Q. Have any tried to compare power of bio-photons radiation with integral from (0+epsilon) to 340 nm for thermal radiation ? Maybe bio-photons radiation is neglected small or inversely ?
Maybe answers on this two questions are essential.
brr... just like "blood music", that book from Greg Bear...
This can't be emphasized enough. Evolution isn't smart. Clever solutions are the result of time and probability: millions of permutations of similar creatures until one with a slightly better permutation survives long enough to have slightly more offspring than its peers.
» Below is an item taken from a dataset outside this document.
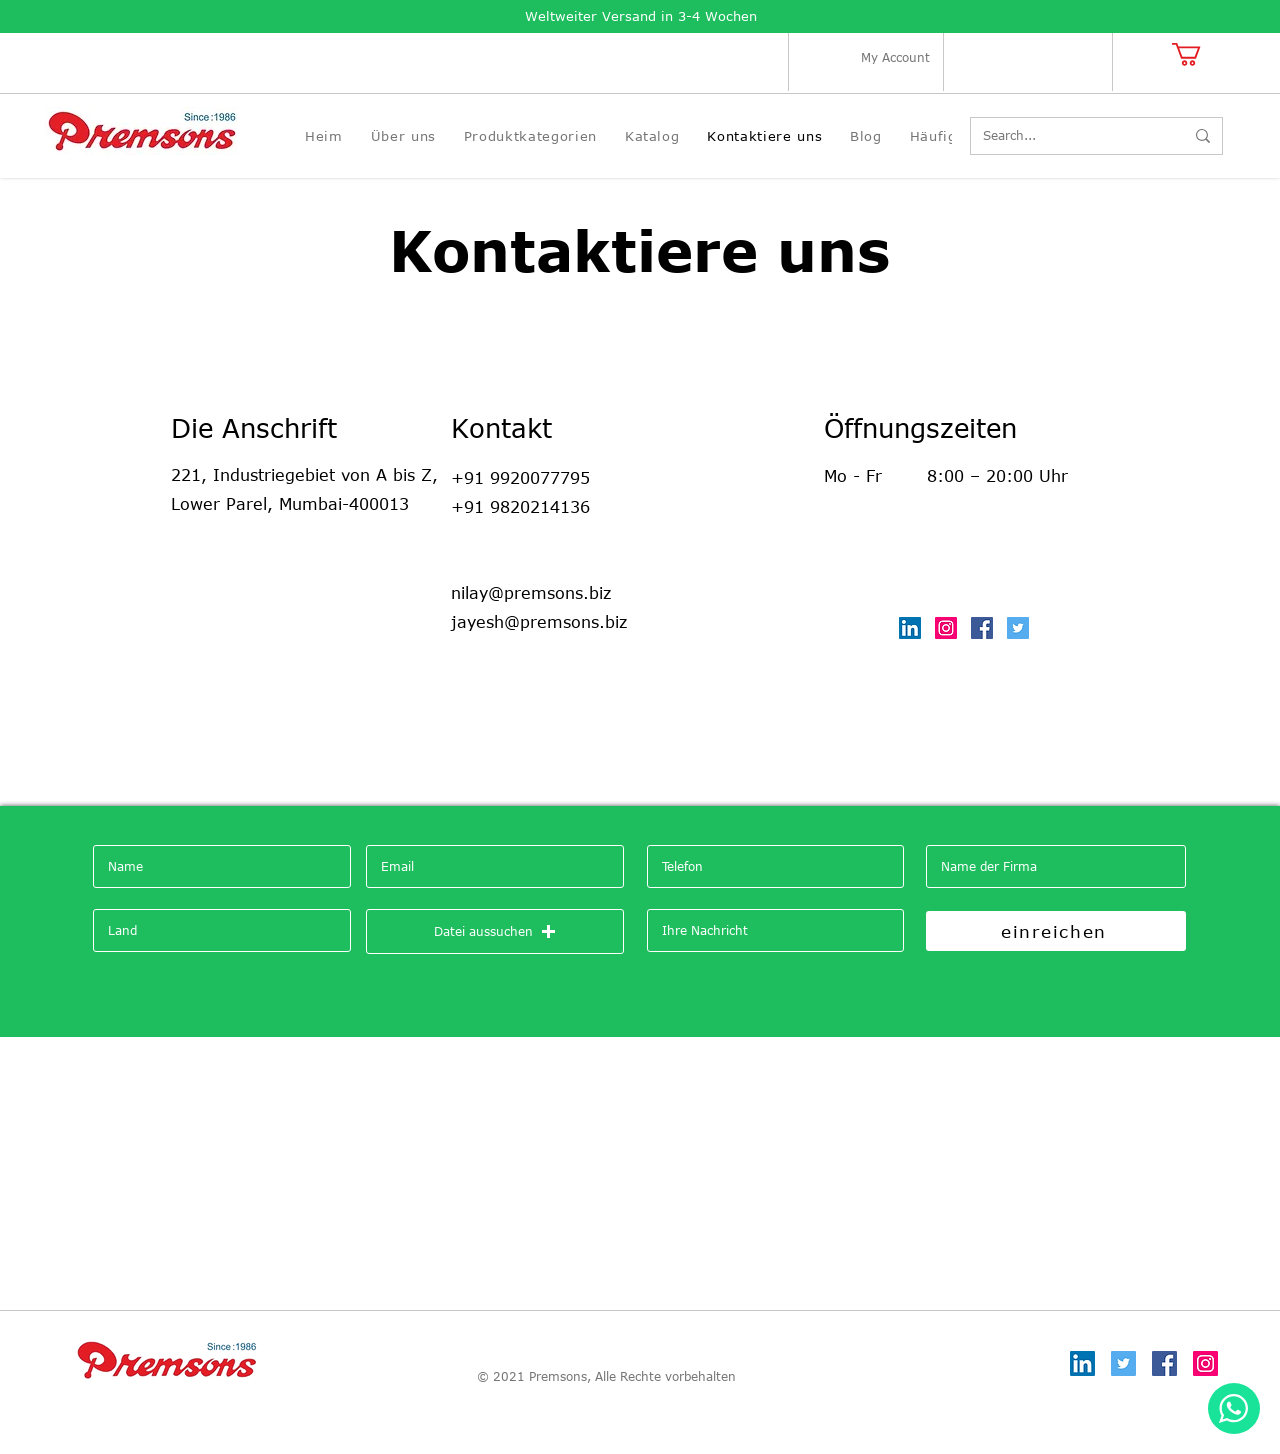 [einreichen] (1056, 931)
If you're going to anthropomorphize evolution, call it brute-force. It's the biological equivalent of "hacking" a password by trying every permutation of letters and numbers.
Repetition does not transform a lie into the truth. - FDR
Can some one please confirm for me the geometrically impossible conditions described in the methods section. the section on Cuvette's begins:
Populations of Paramecia were separated from each other with cuvettes with a wall thickness of 1.5 mm. Two sizes of cuvettes were used: 2.3 mm x 2.3 mm x 40 mm, and 1.5 mm x 1.5 mm x
45 mm.
these are I beleive the inner and outer cuvettes. He does not state if those numbers given are the outer widths of the inner width of the cuvettes. But under either assumption they are incompatible with the wall thickness:
to be specific: if the all thickness is 1.5mm then the inner cuvette would have to have a width at minimum of two wall thicknesses which would be 3mm. therefore the inner cell specificaiton of 1.5x 1.5 cannot be the outer width and must be the inner width. But then this is incompatible with the 2.3 mm of the outer cuvette. you can't put a 3mm wide inner cuvette into a cuvetter with an inner width of 1mm.
The next problem is the volume in use. if you put 1mm of liquid into the cuvette that was 1.5x1.5 then it's 400 microns deep. after 48 hours this should have evaporated!
can someone else respond to these seeming show stoppers?
Some drink at the fountain of knowledge. Others just gargle.
Without negating my original post questioning the cuvette geometry, I note that my statement about the volume of liquid and the numbers of individuals is highly mistaken. I mistook cubic mm of millileters which is wrong by 1000 fold. However I still think there is a svere issue with the cuvette dimensions that I'd like explained.
Some drink at the fountain of knowledge. Others just gargle.